(Collected data)
==========
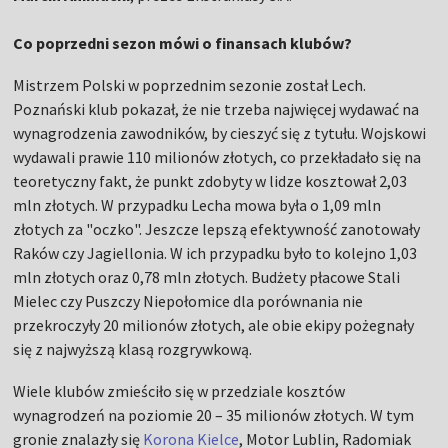
Co poprzedni sezon mówi o finansach klubów?
Mistrzem Polski w poprzednim sezonie został Lech.
Poznański klub pokazał, że nie trzeba najwięcej wydawać na
wynagrodzenia zawodników, by cieszyć się z tytułu. Wojskowi
wydawali prawie 110 milionów złotych, co przekładało się na
teoretyczny fakt, że punkt zdobyty w lidze kosztował 2,03
mln złotych. W przypadku Lecha mowa była o 1,09 mln
złotych za "oczko". Jeszcze lepszą efektywność zanotowały
Raków czy Jagiellonia. W ich przypadku było to kolejno 1,03
mln złotych oraz 0,78 mln złotych. Budżety płacowe Stali
Mielec czy Puszczy Niepołomice dla porównania nie
przekroczyły 20 milionów złotych, ale obie ekipy pożegnały
się z najwyższą klasą rozgrywkową.
Wiele klubów zmieściło się w przedziale kosztów
wynagrodzeń na poziomie 20 – 35 milionów złotych. W tym
gronie znalazły się
Korona Kielce
, Motor Lublin, Radomiak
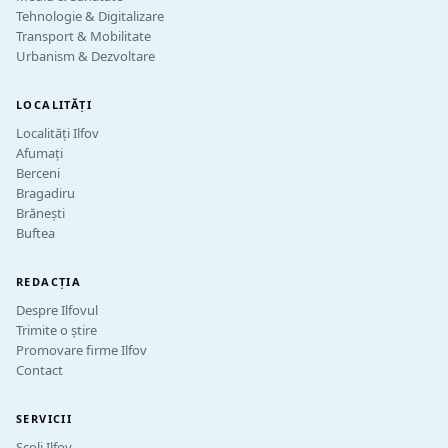
Tehnologie & Digitalizare
Transport & Mobilitate
Urbanism & Dezvoltare
LOCALITĂȚI
Localități Ilfov
Afumați
Berceni
Bragadiru
Brănești
Buftea
REDACȚIA
Despre Ilfovul
Trimite o știre
Promovare firme Ilfov
Contact
SERVICII
Școli Ilfov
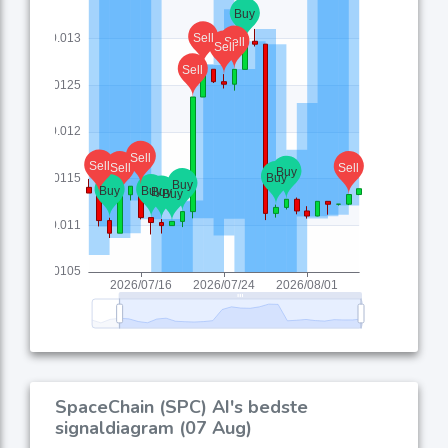
SpaceChain (SPC) AI's bedste
signaldiagram (07 Aug)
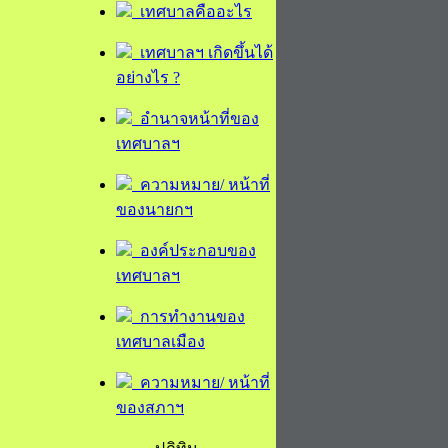
เทศบาลคืออะไร
เทศบาลฯ เกิดขึ้นได้
อย่างไร ?
อำนาจหน้าที่ของ
เทศบาลฯ
ความหมาย/ หน้าที่
ของนายกฯ
องค์ประกอบของ
เทศบาลฯ
การทำงานของ
เทศบาลเมือง
ความหมาย/ หน้าที่
ของสภาฯ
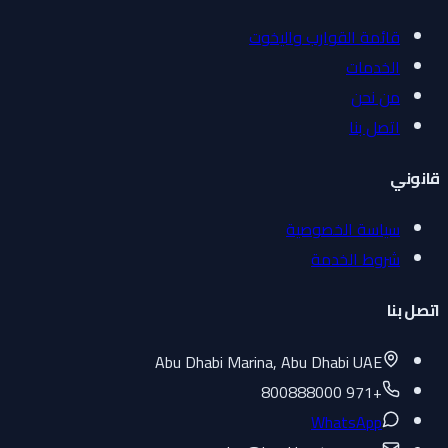
قائمة القوارب واليخوت
الخدمات
من نحن
اتصل بنا
قانوني
سياسة الخصوصية
شروط الخدمة
اتصل بنا
Abu Dhabi Marina, Abu Dhabi UAE
+971 800888000
WhatsApp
==========
* Task description:
Set out every record exactly, images excluded.

* Solution for this problem:
Co poprzedni sezon mówi o finansach klubów?
Mistrzem Polski w poprzednim sezonie został Lech.
Poznański klub pokazał, że nie trzeba najwięcej wydawać na
wynagrodzenia zawodników, by cieszyć się z tytułu. Wojskowi
wydawali prawie 110 milionów złotych, co przekładało się na
teoretyczny fakt, że punkt zdobyty w lidze kosztował 2,03
mln złotych. W przypadku Lecha mowa była o 1,09 mln
złotych za "oczko". Jeszcze lepszą efektywność zanotowały
Raków czy Jagiellonia. W ich przypadku było to kolejno 1,03
mln złotych oraz 0,78 mln złotych. Budżety płacowe Stali
Mielec czy Puszczy Niepołomice dla porównania nie
przekroczyły 20 milionów złotych, ale obie ekipy pożegnały
się z najwyższą klasą rozgrywkową.
Wiele klubów zmieściło się w przedziale kosztów
wynagrodzeń na poziomie 20 – 35 milionów złotych. W tym
gronie znalazły się
Korona Kielce
, Motor Lublin, Radomiak
Tehnologie & Digitalizare
Transport & Mobilitate
Urbanism & Dezvoltare
LOCALITĂȚI
Localități Ilfov
Afumați
Berceni
Bragadiru
Brănești
Buftea
REDACȚIA
Despre Ilfovul
Trimite o știre
Promovare firme Ilfov
Contact
SERVICII
Școli Ilfov
SpaceChain (SPC) AI's bedste
signaldiagram (07 Aug)
เทศบาลคืออะไร
เทศบาลฯ เกิดขึ้นได้
อย่างไร ?
อำนาจหน้าที่ของ
เทศบาลฯ
ความหมาย/ หน้าที่
ของนายกฯ
องค์ประกอบของ
เทศบาลฯ
การทำงานของ
เทศบาลเมือง
ความหมาย/ หน้าที่
ของสภาฯ
قائمة القوارب واليخوت
الخدمات
من نحن
اتصل بنا
قانوني
سياسة الخصوصية
شروط الخدمة
اتصل بنا
Abu Dhabi Marina, Abu Dhabi UAE
+971 800888000
WhatsApp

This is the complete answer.